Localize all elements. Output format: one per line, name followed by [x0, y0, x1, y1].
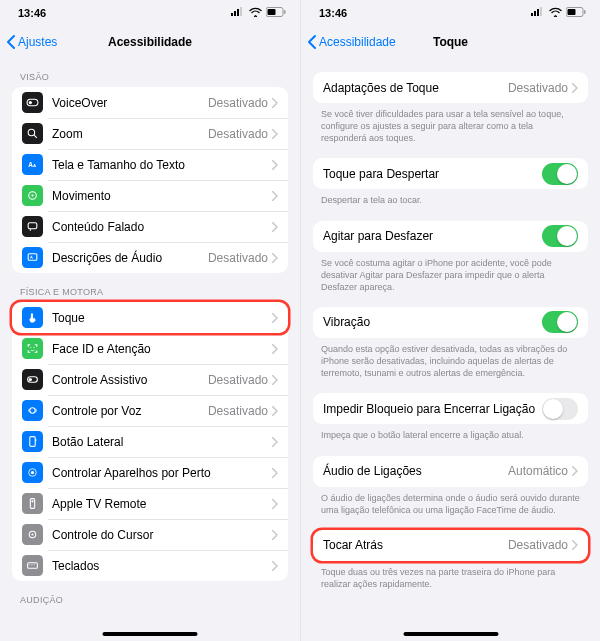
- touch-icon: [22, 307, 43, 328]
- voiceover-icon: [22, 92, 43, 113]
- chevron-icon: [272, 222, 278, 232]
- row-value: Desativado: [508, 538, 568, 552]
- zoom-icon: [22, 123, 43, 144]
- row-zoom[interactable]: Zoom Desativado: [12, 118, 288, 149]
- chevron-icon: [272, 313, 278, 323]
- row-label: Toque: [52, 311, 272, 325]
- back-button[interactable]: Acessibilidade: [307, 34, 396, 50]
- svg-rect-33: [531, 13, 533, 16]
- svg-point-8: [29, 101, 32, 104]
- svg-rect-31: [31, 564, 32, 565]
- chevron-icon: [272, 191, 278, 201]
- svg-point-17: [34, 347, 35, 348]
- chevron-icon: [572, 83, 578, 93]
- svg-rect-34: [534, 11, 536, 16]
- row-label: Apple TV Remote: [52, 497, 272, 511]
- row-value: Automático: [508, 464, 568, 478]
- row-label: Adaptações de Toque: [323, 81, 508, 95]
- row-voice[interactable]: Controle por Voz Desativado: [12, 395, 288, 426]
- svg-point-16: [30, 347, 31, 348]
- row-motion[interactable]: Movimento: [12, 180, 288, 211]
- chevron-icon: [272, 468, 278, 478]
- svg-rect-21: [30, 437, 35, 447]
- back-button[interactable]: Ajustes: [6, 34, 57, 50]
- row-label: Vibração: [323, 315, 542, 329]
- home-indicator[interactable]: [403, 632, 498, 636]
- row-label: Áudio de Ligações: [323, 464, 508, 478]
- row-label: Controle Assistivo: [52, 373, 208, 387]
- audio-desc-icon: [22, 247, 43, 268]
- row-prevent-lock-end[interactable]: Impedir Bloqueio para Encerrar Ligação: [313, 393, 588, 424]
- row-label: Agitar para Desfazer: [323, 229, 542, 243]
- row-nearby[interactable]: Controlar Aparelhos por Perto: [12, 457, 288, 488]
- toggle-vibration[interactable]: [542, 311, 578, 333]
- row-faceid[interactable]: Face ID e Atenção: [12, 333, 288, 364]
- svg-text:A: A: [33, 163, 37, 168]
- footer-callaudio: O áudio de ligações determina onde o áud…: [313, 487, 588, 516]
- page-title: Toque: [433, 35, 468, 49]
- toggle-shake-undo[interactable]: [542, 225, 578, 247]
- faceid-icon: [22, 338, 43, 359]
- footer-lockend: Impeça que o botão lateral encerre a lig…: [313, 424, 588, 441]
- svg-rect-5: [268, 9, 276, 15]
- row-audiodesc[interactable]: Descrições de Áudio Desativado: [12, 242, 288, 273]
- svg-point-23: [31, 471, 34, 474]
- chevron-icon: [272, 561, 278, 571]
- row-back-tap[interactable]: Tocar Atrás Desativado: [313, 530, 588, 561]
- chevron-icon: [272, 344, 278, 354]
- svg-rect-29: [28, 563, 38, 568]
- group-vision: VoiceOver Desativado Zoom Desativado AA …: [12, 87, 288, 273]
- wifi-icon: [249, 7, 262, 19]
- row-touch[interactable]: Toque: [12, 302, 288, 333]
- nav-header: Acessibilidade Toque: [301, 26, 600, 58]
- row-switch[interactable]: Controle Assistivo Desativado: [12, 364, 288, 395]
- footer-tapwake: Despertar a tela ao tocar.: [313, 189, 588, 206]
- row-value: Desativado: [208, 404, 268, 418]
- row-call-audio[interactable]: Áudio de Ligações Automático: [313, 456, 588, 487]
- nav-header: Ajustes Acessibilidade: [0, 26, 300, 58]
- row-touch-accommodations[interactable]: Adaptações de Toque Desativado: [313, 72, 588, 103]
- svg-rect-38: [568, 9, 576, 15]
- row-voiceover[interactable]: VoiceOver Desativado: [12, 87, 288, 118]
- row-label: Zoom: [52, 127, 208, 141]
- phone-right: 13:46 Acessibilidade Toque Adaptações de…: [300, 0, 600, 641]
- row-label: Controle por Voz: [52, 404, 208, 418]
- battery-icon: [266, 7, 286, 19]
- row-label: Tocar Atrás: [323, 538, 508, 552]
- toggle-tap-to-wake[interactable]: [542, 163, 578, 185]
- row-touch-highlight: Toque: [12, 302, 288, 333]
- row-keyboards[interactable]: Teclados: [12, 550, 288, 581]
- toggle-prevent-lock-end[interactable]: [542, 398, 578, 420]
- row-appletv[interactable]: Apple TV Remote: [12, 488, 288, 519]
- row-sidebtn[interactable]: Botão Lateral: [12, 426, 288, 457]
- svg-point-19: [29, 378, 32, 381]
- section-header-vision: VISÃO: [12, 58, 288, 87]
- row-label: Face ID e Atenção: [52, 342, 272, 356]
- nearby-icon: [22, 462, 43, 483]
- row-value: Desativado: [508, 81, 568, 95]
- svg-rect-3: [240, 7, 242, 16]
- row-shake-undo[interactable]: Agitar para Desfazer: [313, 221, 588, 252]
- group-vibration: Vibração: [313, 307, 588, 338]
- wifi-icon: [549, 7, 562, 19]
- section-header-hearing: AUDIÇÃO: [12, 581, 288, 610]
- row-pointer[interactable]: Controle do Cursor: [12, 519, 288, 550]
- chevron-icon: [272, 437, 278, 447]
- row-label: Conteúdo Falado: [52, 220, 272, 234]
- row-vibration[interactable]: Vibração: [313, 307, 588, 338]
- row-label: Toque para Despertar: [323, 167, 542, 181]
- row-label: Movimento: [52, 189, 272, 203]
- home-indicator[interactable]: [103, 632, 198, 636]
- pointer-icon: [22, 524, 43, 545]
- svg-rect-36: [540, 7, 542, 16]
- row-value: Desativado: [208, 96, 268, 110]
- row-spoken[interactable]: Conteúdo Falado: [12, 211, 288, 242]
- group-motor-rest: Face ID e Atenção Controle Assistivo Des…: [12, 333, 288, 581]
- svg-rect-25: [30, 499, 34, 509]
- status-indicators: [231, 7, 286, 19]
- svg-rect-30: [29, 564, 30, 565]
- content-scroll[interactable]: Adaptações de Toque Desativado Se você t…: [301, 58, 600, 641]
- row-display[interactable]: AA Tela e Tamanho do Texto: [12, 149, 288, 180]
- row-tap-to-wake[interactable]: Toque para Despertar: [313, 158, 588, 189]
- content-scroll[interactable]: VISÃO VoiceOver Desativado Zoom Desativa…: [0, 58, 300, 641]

==

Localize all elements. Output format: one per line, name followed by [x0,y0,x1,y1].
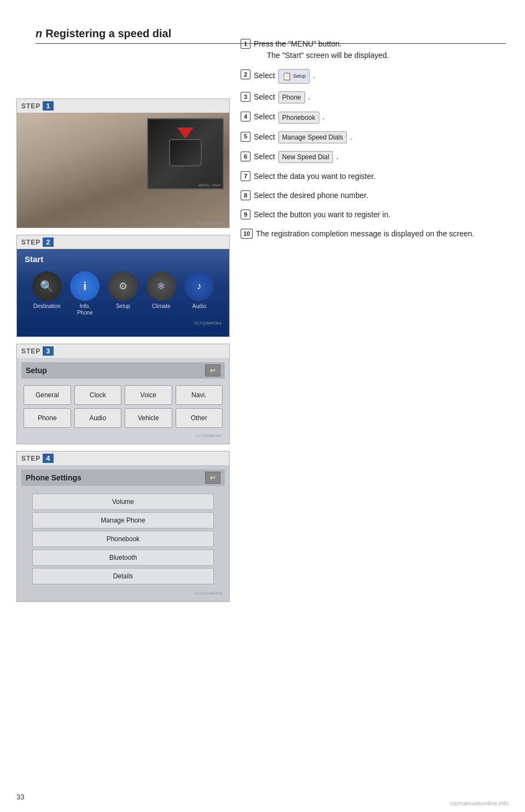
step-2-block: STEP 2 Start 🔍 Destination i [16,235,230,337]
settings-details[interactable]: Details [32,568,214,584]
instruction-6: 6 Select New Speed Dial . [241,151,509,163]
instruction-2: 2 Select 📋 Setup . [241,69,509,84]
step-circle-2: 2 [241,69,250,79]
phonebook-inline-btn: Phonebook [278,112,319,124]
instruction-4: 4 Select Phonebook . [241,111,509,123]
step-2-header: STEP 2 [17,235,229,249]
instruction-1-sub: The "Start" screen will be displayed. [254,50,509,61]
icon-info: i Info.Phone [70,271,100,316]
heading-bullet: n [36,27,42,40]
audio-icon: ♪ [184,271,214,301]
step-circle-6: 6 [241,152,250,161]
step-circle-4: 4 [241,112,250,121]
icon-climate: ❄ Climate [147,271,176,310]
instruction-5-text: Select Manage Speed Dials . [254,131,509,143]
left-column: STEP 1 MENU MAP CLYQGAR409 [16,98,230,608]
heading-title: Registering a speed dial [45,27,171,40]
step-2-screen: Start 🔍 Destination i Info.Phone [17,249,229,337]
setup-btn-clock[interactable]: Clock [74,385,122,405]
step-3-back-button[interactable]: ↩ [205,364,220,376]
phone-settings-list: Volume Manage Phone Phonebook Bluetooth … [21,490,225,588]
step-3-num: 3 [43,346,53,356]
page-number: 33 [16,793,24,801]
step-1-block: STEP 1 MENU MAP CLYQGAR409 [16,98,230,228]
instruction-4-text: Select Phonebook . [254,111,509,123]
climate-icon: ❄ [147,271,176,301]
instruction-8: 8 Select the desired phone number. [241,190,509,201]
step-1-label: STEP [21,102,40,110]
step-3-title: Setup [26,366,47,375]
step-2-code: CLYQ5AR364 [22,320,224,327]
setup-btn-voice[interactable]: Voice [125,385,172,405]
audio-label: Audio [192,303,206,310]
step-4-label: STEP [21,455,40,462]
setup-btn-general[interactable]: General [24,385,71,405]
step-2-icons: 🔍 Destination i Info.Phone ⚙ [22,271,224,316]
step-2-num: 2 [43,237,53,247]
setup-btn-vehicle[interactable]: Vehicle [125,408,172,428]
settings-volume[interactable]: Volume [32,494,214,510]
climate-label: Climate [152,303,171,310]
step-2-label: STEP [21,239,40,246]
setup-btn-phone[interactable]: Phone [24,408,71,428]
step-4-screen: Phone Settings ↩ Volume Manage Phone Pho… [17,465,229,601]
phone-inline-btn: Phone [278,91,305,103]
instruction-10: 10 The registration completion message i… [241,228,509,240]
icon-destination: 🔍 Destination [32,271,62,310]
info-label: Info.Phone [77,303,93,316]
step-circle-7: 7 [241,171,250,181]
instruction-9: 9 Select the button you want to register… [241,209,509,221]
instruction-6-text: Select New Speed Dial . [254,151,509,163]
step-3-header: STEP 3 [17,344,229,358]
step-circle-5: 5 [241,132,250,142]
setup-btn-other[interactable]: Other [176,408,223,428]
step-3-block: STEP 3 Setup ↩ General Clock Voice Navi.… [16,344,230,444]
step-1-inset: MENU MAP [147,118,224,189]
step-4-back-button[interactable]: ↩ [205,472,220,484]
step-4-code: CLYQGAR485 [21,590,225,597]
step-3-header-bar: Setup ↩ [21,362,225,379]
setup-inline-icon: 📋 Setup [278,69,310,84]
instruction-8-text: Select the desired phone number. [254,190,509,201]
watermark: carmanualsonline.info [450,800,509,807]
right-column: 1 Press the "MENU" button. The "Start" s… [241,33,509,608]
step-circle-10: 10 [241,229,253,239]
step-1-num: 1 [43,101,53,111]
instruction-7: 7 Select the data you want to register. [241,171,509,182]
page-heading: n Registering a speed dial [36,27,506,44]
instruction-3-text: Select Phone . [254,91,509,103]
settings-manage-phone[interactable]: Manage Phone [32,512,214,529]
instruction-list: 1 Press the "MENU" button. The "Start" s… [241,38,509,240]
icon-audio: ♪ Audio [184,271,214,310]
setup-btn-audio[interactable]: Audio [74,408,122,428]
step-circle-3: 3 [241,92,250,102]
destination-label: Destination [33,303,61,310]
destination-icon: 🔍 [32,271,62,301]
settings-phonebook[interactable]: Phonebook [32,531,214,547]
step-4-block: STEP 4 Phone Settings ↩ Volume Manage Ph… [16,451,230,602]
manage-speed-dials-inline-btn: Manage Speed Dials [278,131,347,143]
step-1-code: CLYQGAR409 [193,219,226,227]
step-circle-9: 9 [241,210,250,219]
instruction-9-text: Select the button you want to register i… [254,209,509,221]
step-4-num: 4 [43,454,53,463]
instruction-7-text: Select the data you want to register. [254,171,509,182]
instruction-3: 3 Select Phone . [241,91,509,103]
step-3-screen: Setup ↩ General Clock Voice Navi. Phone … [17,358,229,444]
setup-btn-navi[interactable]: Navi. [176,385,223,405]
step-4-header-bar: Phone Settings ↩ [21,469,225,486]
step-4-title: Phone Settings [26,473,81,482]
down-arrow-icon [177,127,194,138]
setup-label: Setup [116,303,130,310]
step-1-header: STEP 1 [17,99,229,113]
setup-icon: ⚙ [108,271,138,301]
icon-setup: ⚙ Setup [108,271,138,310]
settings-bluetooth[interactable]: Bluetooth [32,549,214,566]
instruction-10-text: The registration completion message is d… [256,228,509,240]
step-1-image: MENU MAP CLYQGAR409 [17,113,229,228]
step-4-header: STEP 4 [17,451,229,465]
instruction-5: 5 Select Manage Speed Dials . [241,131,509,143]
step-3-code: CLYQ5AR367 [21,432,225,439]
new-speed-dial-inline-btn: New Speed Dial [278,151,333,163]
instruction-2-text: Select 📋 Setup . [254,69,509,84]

...

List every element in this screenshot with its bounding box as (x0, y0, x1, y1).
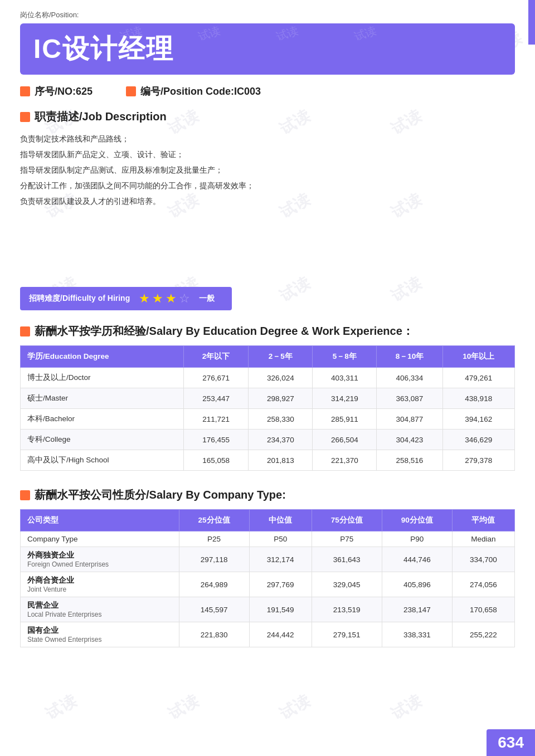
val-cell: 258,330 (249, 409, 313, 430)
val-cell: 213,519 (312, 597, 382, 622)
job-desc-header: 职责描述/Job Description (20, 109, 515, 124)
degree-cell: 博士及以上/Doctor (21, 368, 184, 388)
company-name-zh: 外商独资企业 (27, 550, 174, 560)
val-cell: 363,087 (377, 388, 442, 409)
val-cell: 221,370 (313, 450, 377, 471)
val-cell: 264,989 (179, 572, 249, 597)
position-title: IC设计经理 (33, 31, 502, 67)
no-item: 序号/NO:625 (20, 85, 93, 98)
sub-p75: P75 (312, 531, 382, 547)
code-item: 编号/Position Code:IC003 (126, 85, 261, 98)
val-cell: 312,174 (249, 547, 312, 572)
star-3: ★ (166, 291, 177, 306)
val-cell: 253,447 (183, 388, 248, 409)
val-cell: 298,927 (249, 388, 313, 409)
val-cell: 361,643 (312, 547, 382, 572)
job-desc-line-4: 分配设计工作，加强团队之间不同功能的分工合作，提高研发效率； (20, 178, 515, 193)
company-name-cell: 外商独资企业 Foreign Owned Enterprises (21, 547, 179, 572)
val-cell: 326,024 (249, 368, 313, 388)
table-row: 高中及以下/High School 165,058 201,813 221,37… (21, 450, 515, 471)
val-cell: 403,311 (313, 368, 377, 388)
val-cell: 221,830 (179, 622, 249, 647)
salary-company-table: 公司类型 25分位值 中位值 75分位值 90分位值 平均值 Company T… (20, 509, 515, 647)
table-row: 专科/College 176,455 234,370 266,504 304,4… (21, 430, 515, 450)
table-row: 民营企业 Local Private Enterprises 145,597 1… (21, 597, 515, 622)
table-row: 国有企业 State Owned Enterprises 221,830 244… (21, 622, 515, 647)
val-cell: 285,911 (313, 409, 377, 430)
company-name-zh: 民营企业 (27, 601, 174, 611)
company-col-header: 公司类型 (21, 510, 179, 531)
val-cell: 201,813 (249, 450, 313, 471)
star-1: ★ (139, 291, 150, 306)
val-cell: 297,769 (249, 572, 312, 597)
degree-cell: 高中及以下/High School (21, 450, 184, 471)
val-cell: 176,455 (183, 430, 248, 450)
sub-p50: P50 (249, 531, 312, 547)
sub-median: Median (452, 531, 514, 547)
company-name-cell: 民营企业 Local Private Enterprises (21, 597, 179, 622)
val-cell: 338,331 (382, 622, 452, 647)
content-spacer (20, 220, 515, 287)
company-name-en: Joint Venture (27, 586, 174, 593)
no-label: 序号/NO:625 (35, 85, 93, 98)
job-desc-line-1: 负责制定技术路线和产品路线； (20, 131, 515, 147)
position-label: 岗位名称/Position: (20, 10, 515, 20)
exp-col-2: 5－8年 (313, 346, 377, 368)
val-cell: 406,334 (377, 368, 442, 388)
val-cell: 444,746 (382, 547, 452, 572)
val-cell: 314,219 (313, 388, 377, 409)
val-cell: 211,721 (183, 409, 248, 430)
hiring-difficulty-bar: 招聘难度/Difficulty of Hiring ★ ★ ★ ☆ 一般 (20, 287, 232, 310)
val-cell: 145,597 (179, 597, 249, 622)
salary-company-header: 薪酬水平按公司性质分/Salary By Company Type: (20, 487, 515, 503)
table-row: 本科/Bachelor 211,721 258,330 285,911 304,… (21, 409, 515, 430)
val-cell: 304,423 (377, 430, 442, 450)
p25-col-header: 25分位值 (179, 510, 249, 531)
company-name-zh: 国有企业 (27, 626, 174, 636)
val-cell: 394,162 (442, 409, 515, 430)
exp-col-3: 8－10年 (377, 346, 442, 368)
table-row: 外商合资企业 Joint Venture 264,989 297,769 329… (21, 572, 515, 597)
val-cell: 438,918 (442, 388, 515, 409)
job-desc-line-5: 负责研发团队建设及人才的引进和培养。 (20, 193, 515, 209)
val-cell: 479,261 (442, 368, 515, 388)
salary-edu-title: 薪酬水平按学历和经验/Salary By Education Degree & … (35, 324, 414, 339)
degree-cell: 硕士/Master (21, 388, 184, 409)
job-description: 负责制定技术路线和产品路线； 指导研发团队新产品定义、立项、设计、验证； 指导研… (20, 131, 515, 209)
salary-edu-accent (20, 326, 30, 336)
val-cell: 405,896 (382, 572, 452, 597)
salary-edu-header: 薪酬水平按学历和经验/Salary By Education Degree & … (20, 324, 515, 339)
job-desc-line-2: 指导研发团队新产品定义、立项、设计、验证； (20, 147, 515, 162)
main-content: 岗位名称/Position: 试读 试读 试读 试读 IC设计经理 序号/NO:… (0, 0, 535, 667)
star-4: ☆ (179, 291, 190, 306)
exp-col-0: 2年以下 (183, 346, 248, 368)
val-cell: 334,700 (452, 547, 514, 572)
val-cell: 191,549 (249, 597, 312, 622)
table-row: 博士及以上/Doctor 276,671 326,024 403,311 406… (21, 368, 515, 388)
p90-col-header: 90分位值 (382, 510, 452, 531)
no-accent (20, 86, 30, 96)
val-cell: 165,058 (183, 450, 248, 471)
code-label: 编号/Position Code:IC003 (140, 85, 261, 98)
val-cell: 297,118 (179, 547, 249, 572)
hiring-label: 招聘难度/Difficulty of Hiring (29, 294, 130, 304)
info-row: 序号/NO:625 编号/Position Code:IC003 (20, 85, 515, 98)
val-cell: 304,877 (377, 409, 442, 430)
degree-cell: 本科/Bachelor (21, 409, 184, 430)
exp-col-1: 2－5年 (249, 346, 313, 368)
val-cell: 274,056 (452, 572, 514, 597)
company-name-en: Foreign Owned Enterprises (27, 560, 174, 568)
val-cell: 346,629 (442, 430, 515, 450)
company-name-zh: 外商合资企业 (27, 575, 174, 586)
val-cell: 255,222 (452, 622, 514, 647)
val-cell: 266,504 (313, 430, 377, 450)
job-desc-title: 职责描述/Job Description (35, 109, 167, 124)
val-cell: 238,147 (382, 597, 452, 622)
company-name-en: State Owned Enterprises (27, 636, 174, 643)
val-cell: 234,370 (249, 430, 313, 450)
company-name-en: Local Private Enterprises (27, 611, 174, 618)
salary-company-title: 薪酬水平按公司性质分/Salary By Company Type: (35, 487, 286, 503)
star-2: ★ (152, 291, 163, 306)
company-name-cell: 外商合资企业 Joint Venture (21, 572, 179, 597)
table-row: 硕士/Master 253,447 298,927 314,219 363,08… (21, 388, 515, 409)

◆ **What you have to do**
Tell how many lines of the data contain "registration". Nothing but the number belongs in the reply.

◆ **Exercise answer**
2